Ma è il radio a ottenere una clamorosa popolarità. Il radio ustiona la pelle ma qualcuno si accorge che brucia i tumori. Diventa una sostanza miracolosa. Le industrie ne fanno incetta, proponendo incautamente le più assurde applicazioni, dalle coperte di lana ai mangimi per le galline, dai fertilizzanti ai sigari e persino il dentifricio. La gente non lo sa, non può saperlo ma tutto ciò che consuma è diventato radioattivo. Negli anni ’30 il numero dei decessi è sufficientemente alto per accorgersi delle controindicazioni e mettere al bando il radio che oggi resiste solo in certi reparti degli ospedali.
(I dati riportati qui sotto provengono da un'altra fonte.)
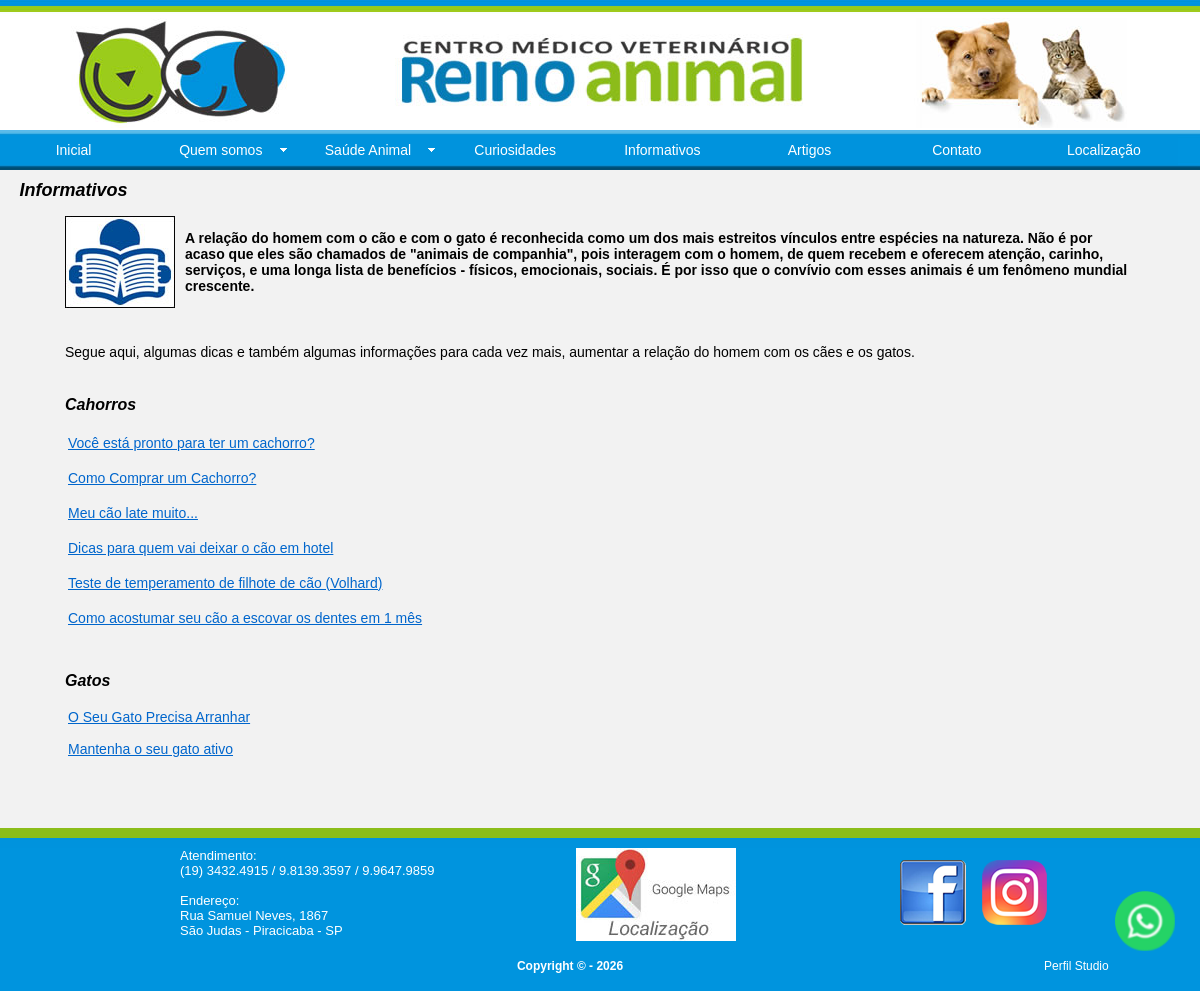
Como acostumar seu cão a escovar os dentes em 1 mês (245, 618)
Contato (956, 150)
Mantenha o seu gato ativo (150, 749)
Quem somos (220, 150)
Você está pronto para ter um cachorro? (191, 443)
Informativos (662, 150)
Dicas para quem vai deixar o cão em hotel (200, 548)
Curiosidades (515, 150)
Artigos (810, 150)
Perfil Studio (1076, 966)
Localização (1104, 150)
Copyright (545, 966)
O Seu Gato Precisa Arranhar (159, 717)
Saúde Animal (368, 150)
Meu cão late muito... (133, 513)
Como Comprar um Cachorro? (162, 478)
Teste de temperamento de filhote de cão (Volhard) (225, 583)
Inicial (74, 150)
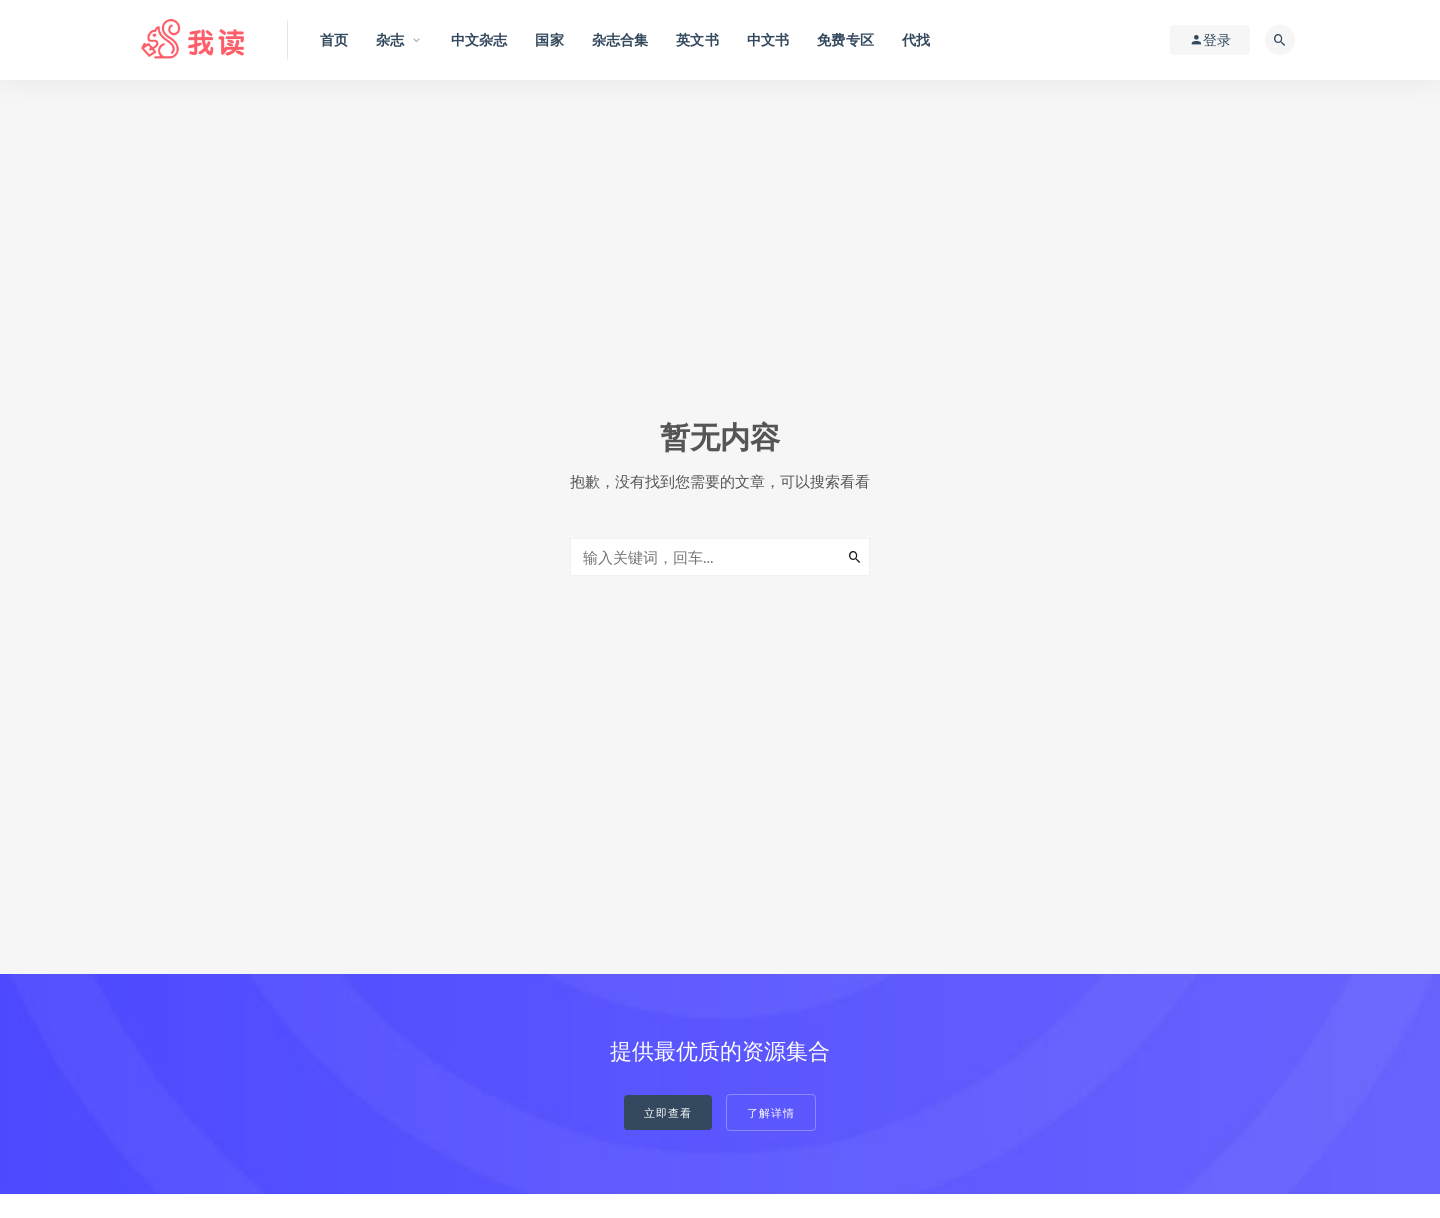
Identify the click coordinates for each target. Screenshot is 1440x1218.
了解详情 (771, 1112)
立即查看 (668, 1112)
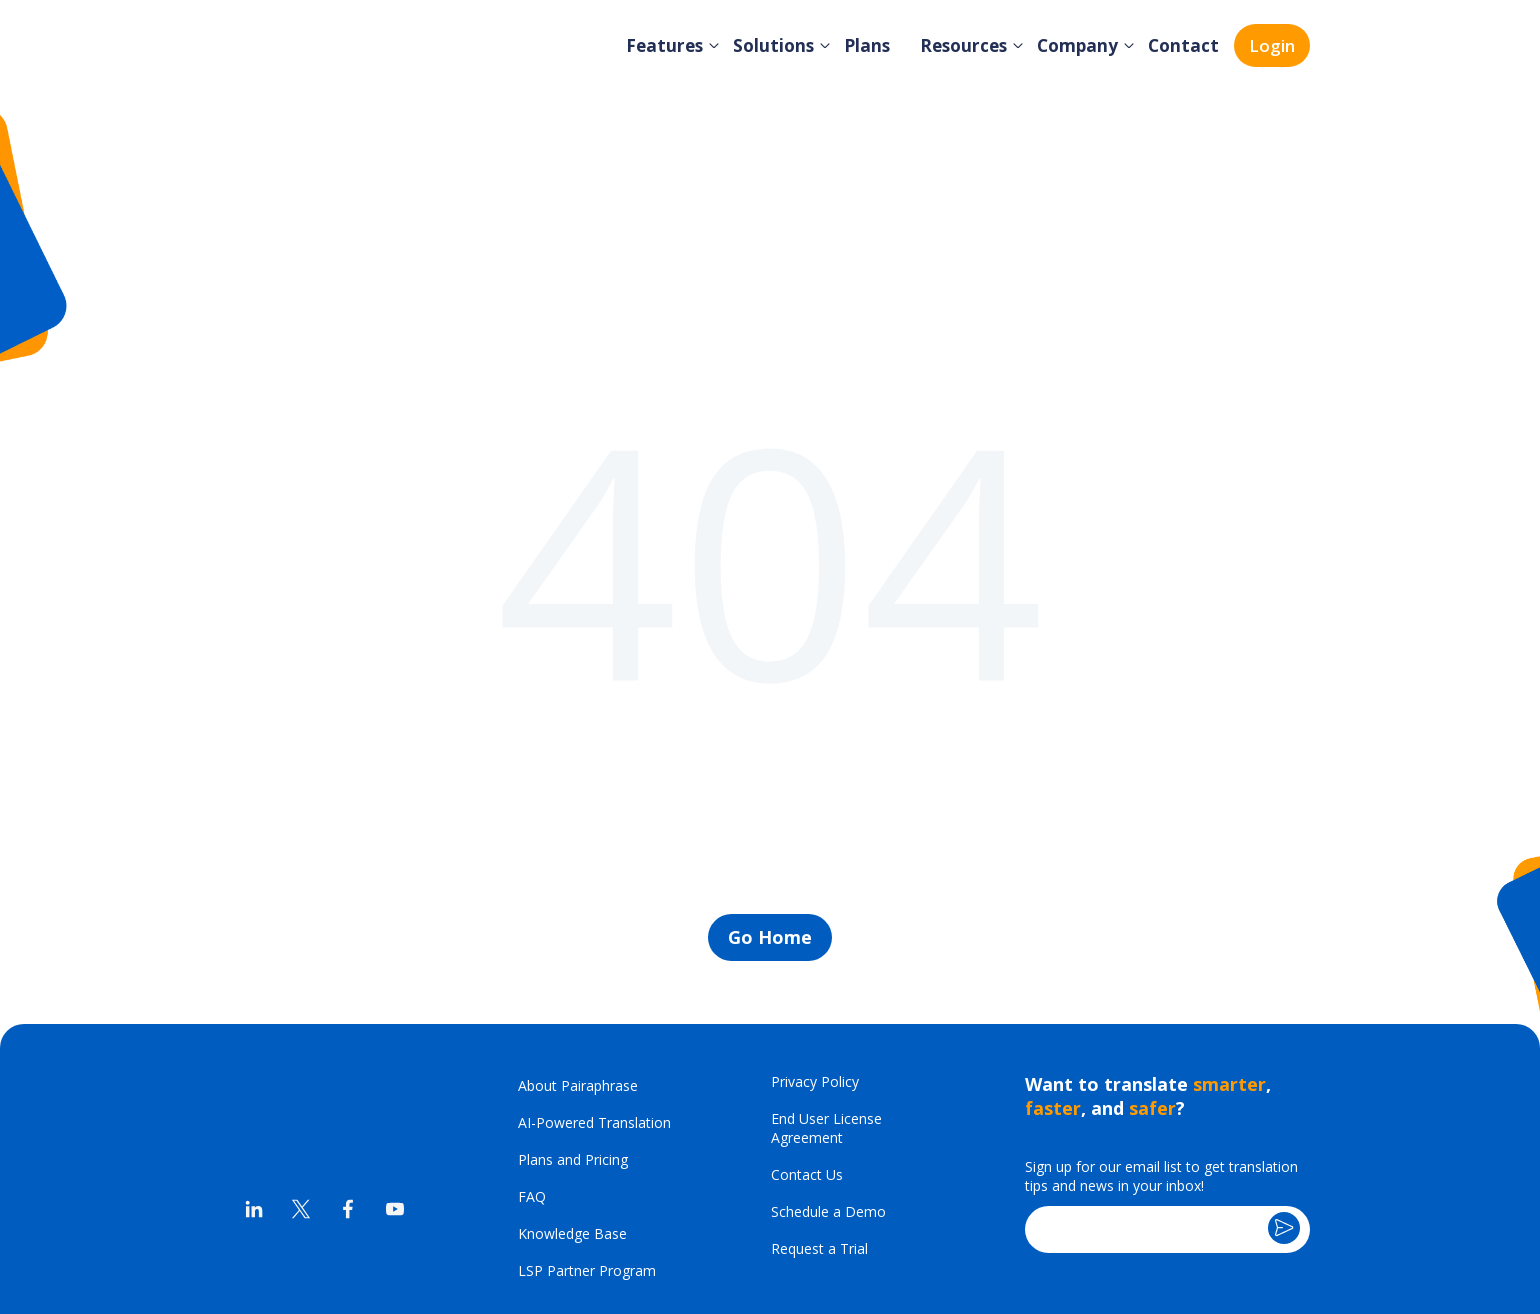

Anche Maria Sklodowska in Curie non era esattamente a conoscenza degli effetti dei suoi esperimenti a mani nude. Tuttora i suoi appunti sono considerati pericolosi, conservati in scatole di piombo. Anche il suo corpo, dal 1995 tumulato al Pantheon di Parigi, è avvolto in una camicia di piombo, così come quello del marito. Maria muore in un sanatorio, il 4 luglio 1934, divorata dalle radiazioni.
Pierre era morto tempo prima, travolto da un calesse impazzito. Aveva 46 anni. Quando gli consegnarono il Nobel ebbe a dire: “Si può ritenere che, in mani criminali, il radio possa diventare molto pericoloso; ci si può chiedere se l’umanità saprà trarre vantaggi dalla conoscenza dei segreti della Natura, se è matura per approfittarne o se questa conoscenza potrà invece essere nociva”.
Come sia andata a finire, lo sappiamo tutti.